Stored data entries:
═══
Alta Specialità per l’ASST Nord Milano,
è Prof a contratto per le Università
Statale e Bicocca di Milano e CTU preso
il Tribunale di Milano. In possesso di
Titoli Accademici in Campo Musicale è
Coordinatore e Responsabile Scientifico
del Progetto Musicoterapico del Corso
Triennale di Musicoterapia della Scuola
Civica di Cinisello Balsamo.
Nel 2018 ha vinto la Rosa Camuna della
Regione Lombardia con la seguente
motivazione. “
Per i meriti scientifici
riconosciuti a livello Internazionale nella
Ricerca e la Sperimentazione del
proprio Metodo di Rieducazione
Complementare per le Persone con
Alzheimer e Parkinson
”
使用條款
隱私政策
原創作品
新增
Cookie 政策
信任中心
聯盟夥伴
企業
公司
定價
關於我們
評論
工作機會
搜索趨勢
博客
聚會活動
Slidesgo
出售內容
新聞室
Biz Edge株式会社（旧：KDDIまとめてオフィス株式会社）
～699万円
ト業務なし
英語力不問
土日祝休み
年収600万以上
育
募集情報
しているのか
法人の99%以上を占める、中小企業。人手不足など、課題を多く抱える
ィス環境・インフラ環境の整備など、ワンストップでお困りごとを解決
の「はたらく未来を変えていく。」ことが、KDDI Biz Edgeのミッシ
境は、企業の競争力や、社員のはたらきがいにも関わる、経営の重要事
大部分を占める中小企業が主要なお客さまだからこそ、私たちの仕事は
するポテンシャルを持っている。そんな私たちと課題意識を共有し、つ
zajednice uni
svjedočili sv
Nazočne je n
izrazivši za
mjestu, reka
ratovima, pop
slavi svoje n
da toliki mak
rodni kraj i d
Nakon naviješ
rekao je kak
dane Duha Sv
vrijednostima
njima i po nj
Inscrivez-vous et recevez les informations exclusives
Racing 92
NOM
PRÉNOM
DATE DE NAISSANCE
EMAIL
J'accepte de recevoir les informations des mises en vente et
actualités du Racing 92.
═══
**YOUR TASK**
Restating the data word for word is the whole task.

**ANSWER TO THE EXERCISE**
Alta Specialità per l’ASST Nord Milano,
è Prof a contratto per le Università
Statale e Bicocca di Milano e CTU preso
il Tribunale di Milano. In possesso di
Titoli Accademici in Campo Musicale è
Coordinatore e Responsabile Scientifico
del Progetto Musicoterapico del Corso
Triennale di Musicoterapia della Scuola
Civica di Cinisello Balsamo.
Nel 2018 ha vinto la Rosa Camuna della
Regione Lombardia con la seguente
motivazione. “
Per i meriti scientifici
riconosciuti a livello Internazionale nella
Ricerca e la Sperimentazione del
proprio Metodo di Rieducazione
Complementare per le Persone con
Alzheimer e Parkinson
”
使用條款
隱私政策
原創作品
新增
Cookie 政策
信任中心
聯盟夥伴
企業
公司
定價
關於我們
評論
工作機會
搜索趨勢
博客
聚會活動
Slidesgo
出售內容
新聞室
Biz Edge株式会社（旧：KDDIまとめてオフィス株式会社）
～699万円
ト業務なし
英語力不問
土日祝休み
年収600万以上
育
募集情報
しているのか
法人の99%以上を占める、中小企業。人手不足など、課題を多く抱える
ィス環境・インフラ環境の整備など、ワンストップでお困りごとを解決
の「はたらく未来を変えていく。」ことが、KDDI Biz Edgeのミッシ
境は、企業の競争力や、社員のはたらきがいにも関わる、経営の重要事
大部分を占める中小企業が主要なお客さまだからこそ、私たちの仕事は
するポテンシャルを持っている。そんな私たちと課題意識を共有し、つ
zajednice uni
svjedočili sv
Nazočne je n
izrazivši za
mjestu, reka
ratovima, pop
slavi svoje n
da toliki mak
rodni kraj i d
Nakon naviješ
rekao je kak
dane Duha Sv
vrijednostima
njima i po nj
Inscrivez-vous et recevez les informations exclusives
Racing 92
NOM
PRÉNOM
DATE DE NAISSANCE
EMAIL
J'accepte de recevoir les informations des mises en vente et
actualités du Racing 92.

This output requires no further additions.